The new WHO index does not mean that the average life span (the average length of human life defined in terms of calendar years) has changed in Canada or anywhere else. Better nutrition, public sanitation, vaccination, and antibiotics have increased the average life expectancy, (one's statistical likelihood of living to a certain age), but so far these advances have failed to raise the ceiling on the maximum human life span

What, you might ask, can be done to raise this ceiling? Even more importantly, if we are to take the WHO statistics seriously, what can save the average 72-year-old Canadian from the rapid onset of diseases?

The answer may be startlingly simple: greatly restrict your consumption of calories! Under-nutrition, as opposed to malnutrition, may be the key to slowing down aging. In the recent Scientific American Supplement on Aging, a fascinating article, "The Famine of Youth," discusses overwhelming evidence in support of caloric restriction. As one writer in the Scientific American states, caloric restriction has "proven to increase life span in virtually every species in which it has been tested, from parameciums and worms to spiders, and rodents". This caloric restriction worked even when it was initiated in adult specimens.

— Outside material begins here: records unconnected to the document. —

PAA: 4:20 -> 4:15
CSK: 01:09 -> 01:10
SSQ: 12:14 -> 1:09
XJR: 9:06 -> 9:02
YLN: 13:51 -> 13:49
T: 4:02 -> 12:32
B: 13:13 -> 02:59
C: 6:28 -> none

Not only do they live longer--the onset of most idiopathic diseases of old age in these creatures is delayed. Caloric restriction seems to have a "profound inhibitory effect on tumours," and, moreover, it "delay(s) the age-related deterioration in every major physiological system."

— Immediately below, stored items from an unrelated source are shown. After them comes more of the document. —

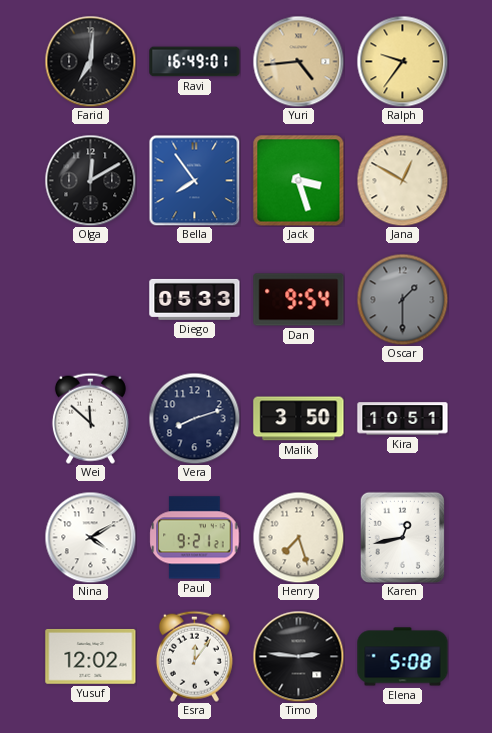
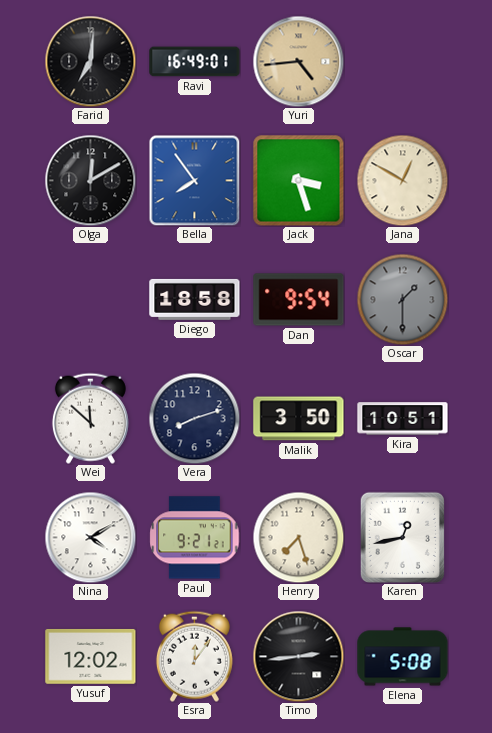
Ralph: 9:36 -> none
Diego: 05:33 -> 18:58
Timo: 2:46 -> 2:44
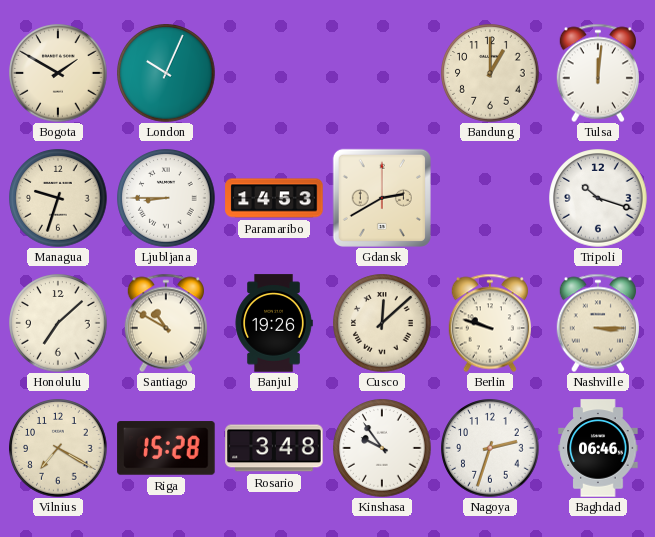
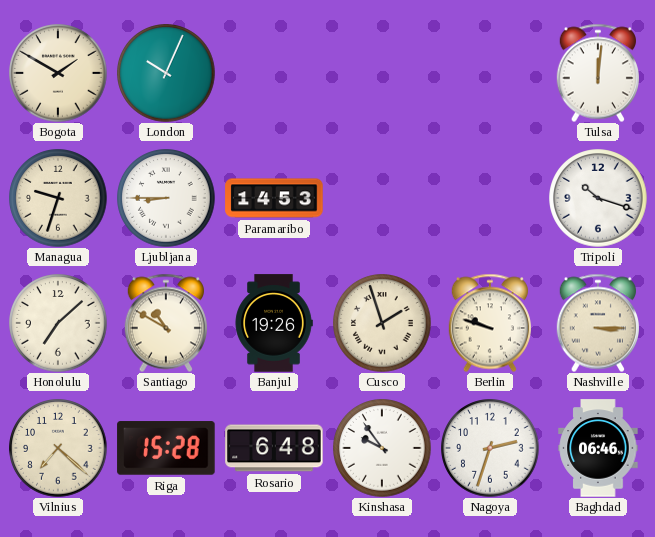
Bandung: 1:00 -> none
Gdansk: 2:40 -> none
Cusco: 12:08 -> 1:57
Vilnius: 7:20 -> 7:22
Rosario: 3:48 -> 6:48
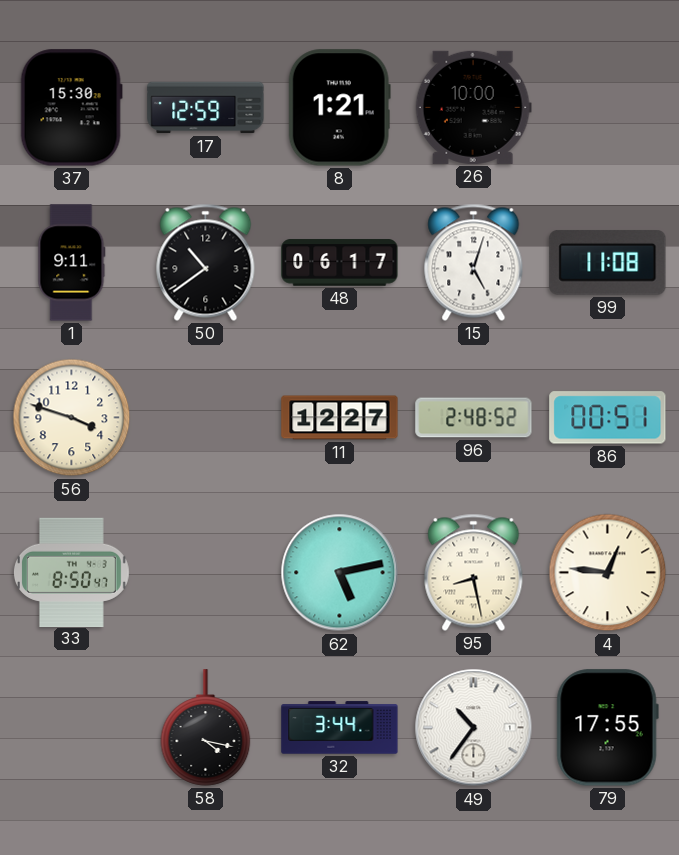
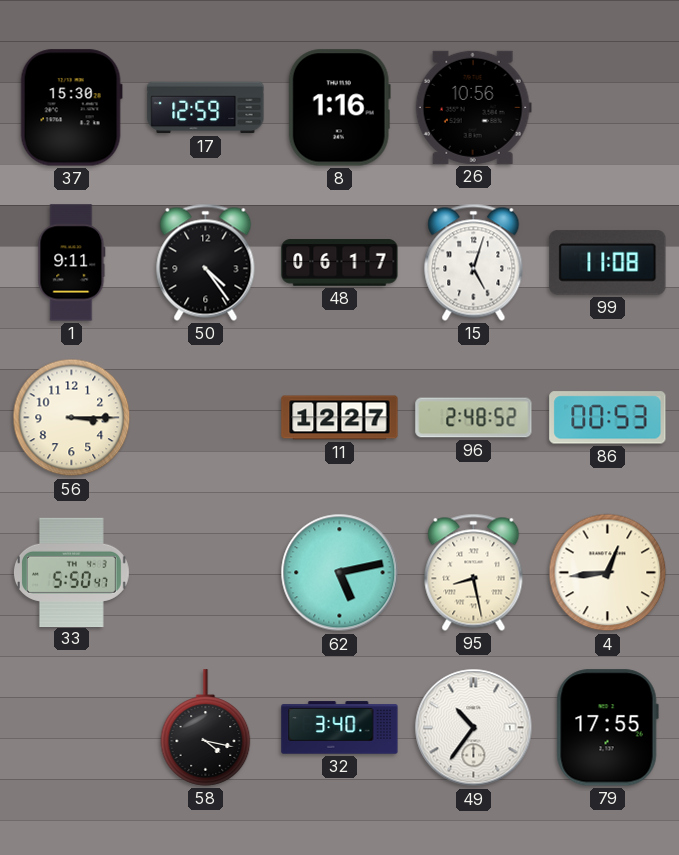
8: 1:21 -> 1:16
26: 10:00 -> 10:56
50: 10:39 -> 4:24
56: 3:48 -> 3:15
86: 00:51 -> 00:53
33: 8:50 -> 5:50
4: 12:46 -> 12:44
32: 3:44 -> 3:40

A recent study using gene chips showed that caloric restriction reduced the age-related increase in stress proteins, which are proteins required for the repair or elimination of damaged DNA and proteins. In this issue, we have interviewed Dr. Tomas Prolla (see page 36), who has been working with Dr. Richard Weinduch, at the University of Wisconsin, both of whom are in the forefront of research into the biology of aging. Their studies provided the first cellular markers for aging, a long-desired objective of aging research; they have also shown that caloric restriction retards the expression of these markers. Dr. Weinduch and Dr. Prolla are currently organizing a large study involving 200 monkeys [coordinated in conjunction with the National Institute on Aging (NIA)] to test whether caloric restriction extends life-span in higher primates. Unfortunately, it will be another twenty years or more before we will know whether the life-span in these monkeys has indeed increased. However, all findings to date demonstrate that the early responses to caloric restriction in these animals are comparable to responses in other species, in which the life-span has been significantly increased.

A few short caloric restriction studies have been carried out in humans. It was found that reducing food consumption to approximately 1800 calories per day, for at least six months, resulted not only in a 10-15% reduction in body weight, but also in a 20% drop in blood pressure, a 35% drop in cholesterol levels, and a 31% drop in serum lipid levels. These changes parallel those changes observed in calorically restricted animals.

While it is important to discover whether caloric restriction affects our health and longevity, the significance of this is, of course, not to impose a dietary "famine" on people, but to understand the physiological and genetic mechanisms triggered by caloric restriction. How does it extend life and retard the onset of disease? The goal of this research is to find alternative means of affecting the same mechanisms, in order to fool our cells into thinking that they are being deprived of calories. This would be tantamount to a fountain of youth pill. Dr. Prolla's group is already experimenting with dietary supplements, vitamins, nutraceuticals, and certain drugs to determine their anti-aging effects on various tissues.

Sources

  1. Clark,W.R. 1999. A Means to an End. The biological basis of aging and death. Oxford University Press, Oxford.
  2. Scientific American Presents. Summer 2000 volume II Number 2.